*** Material provided ***
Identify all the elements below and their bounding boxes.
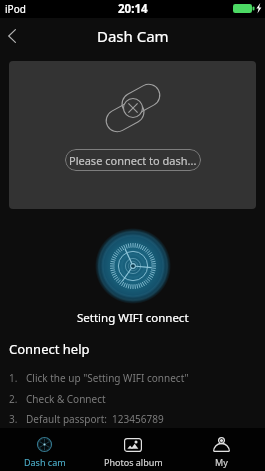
staticText: Dash cam [24,456,66,468]
staticText: Setting WIFI connect [77,310,189,326]
staticText: 1. [9,371,18,385]
button[interactable]: My [177,428,265,471]
staticText: 20:14 [118,1,148,17]
button[interactable]: Photos album [89,428,177,471]
staticText: Dash Cam [97,26,169,46]
staticText: Please connect to dash... [69,153,197,168]
staticText: Photos album [104,456,163,468]
staticText: Check & Connect [26,392,106,406]
button[interactable]: Please connect to dash... [65,149,201,171]
button[interactable]: Back [0,19,24,53]
staticText: My [215,456,228,468]
staticText: iPod [5,2,26,16]
staticText: 2. [9,392,18,406]
staticText: Click the up "Setting WIFI connect" [26,371,189,385]
staticText: 3. [9,412,18,426]
staticText: Connect help [9,340,90,358]
staticText: Default passport: 123456789 [26,412,164,426]
button[interactable]: Dash cam [0,428,89,471]
button[interactable]: Setting WIFI connect [95,228,171,304]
***
To do:
The answer must be every line of the records that holds the string "Photos".

Solved exercise:
button[interactable]: Photos album [89,428,177,471]
staticText: Photos album [104,456,163,468]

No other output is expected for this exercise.